I was once speaking at a church that had just built a state-of-the-art children’s facility and daycare center. As I toured the kitchen area and saw the large stoves, I noticed some giant propane tanks. I then learned that when the contractor built the facility, he’d forgotten to add the gas lines.
When it comes to God’s blessings, sometimes it can feel like there’s a pipeline missing between what we know of His good nature and our needs and desires.
Romans 8:32 says: “He who did not spare His own Son, but delivered Him up for us all, how shall He not with Him also freely give us all things?”
Question: Do you believe that “all things” actually means all things? Why, then, would God withhold guidance, material needs, healing, or peace if He did not withhold His very own Son from us?
In Psalm 119:68, we find another promise describing the nature of God: “You are good, and do good.”
Who God is by nature is not dispensational—meaning, part of His nature did not pass away with a certain era.

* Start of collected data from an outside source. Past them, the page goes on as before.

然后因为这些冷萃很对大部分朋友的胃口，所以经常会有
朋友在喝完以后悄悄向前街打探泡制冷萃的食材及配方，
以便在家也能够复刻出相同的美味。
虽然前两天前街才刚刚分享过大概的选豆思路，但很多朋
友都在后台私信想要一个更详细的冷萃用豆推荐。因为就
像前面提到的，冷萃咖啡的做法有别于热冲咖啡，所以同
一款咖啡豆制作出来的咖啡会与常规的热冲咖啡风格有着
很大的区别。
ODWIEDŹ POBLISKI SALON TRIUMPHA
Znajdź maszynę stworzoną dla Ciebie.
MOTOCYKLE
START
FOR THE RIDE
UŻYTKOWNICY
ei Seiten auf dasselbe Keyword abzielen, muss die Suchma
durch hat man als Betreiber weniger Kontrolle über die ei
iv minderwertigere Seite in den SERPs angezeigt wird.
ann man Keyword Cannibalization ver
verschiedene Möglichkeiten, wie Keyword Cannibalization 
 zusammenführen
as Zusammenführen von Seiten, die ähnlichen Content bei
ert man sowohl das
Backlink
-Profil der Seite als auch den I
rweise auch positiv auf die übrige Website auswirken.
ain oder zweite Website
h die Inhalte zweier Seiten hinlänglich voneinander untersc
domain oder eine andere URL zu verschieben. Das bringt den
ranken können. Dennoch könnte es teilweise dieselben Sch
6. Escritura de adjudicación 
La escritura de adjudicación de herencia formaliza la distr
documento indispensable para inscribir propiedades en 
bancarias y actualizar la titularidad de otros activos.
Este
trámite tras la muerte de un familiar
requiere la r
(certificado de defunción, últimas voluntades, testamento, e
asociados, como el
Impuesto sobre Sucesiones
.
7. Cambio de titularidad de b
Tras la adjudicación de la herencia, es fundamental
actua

Who God is, by nature, He always is.
Psalm 145:8–9 says: “The LORD is gracious and full of compassion, slow to anger and great in mercy. The LORD is good to all, and His tender mercies are over all His works.”
The Lord is gracious. He is full of compassion. He is great in mercy. He is slow to anger. The question then becomes: If God is obviously good—and He does not withhold—then what’s the missing pipeline? Why are we not experiencing the blessings?

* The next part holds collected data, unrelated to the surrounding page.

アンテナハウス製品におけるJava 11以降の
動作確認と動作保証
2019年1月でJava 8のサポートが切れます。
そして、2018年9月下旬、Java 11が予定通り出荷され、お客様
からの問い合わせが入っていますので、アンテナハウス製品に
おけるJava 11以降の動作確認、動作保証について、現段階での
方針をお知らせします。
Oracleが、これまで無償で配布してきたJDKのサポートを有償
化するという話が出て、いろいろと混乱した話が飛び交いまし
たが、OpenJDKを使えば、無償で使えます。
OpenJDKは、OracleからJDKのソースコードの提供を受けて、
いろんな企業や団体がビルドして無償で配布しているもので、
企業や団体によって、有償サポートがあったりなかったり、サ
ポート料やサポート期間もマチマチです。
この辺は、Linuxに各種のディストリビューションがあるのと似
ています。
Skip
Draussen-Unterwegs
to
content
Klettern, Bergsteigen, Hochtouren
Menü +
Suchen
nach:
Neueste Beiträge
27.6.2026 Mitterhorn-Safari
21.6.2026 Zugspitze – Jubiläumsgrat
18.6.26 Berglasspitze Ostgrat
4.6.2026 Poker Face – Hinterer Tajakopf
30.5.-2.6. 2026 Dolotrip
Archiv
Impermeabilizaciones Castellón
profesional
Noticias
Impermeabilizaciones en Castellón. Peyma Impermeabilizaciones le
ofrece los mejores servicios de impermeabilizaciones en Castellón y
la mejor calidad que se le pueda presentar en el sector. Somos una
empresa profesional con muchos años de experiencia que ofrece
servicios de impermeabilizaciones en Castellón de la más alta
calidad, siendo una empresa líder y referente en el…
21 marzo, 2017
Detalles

Let’s look at 2 Peter 1:3–4,
“His divine power has given to us all things that pertain to life and godliness, through the knowledge of Him who called us by glory and virtue, by which have been given to us exceedingly great and precious promises, that through these you may be partakers of the divine nature….” (emphasis mine)
It’s through God’s promises that we’re made partakers of His divine nature—that nature being peace, abundance, healing, victory, guidance, protection, and every other facet of His goodness.

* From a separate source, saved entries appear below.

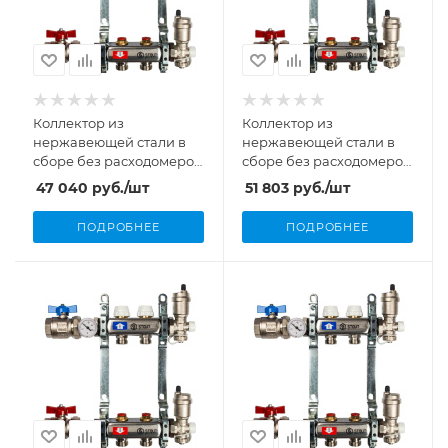
Коллектор из
Коллектор из
нержавеющей стали в
нержавеющей стали в
сборе без расходомеров
сборе без расходомеров
1"/3/4"x11 вых. Stout
1"/3/4"x12 вых. Stout
47 040
руб.
/шт
51 803
руб.
/шт
ПОДРОБНЕЕ
ПОДРОБНЕЕ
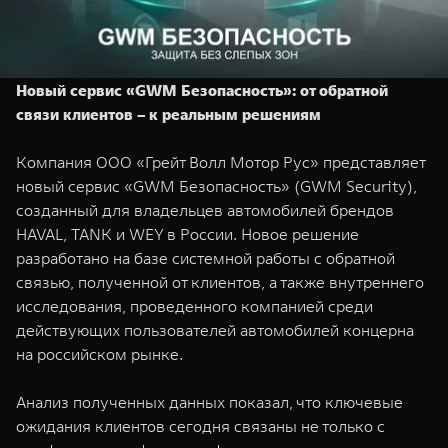
TANK Финансы
Сервис
Корпоративным клиентам
Специальные предложения
Моторные масла
Новый сервис «GWM Безопасность»: от обратной
TANK ФИНАНСЫ
связи клиентов – к реальным решениям
TANK Кредит
ЦИФРОВЫЕ СЕРВИСЫ TANK
Компания ООО «Грейт Волл Мотор Рус» представляет
TANK Лизинг
Цифровые сервисы TANK
новый сервис «GWM Безопасность» (GWM Security),
TANK 500
TANK 700
созданный для владельцев автомобилей брендов
TANK Страхование
Подписки
Веди за собой
Сила признан
HAVAL, TANK и WEY в России. Новое решение
от 6 499 000 ₽
от 10 199 
разработано на базе системной работы с обратной
связью, полученной от клиентов, а также внутреннего
исследования, проведенного компанией среди
действующих пользователей автомобилей концерна
на российском рынке.
Анализ полученных данных показал, что ключевые
ожидания клиентов сегодня связаны не только с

There was once a young lady from a solid Christian background who began attending the leadership college in our church, but she’d never studied the subject of healing. During my course on divine healing, she told me, “Pastor, when I got there that first night and started listening to you teach, I had never heard anything like that in my life. I thought to myself, ‘What in the world have I gotten myself into?’”
Every night after class, however, she would go home and cross-reference all the Scriptures that I had given, examining for herself the promises of God in their context. She did that week after week. This exercise was extremely meaningful, as she had recently been diagnosed with a tumor in her throat.
One night, she finally came to the conclusion that these promises were true and began to thank God for them. The very next day, on her way to church, she felt a tickling sensation in her throat. A moment later she coughed and out came the tumor into her hand! She had been miraculously healed. The moment she personally embraced the promises, God’s nature began to flow to the area of her need through ‘the pipeline of promise’.
What promise from God’s Word can act as a pipeline to your very need today?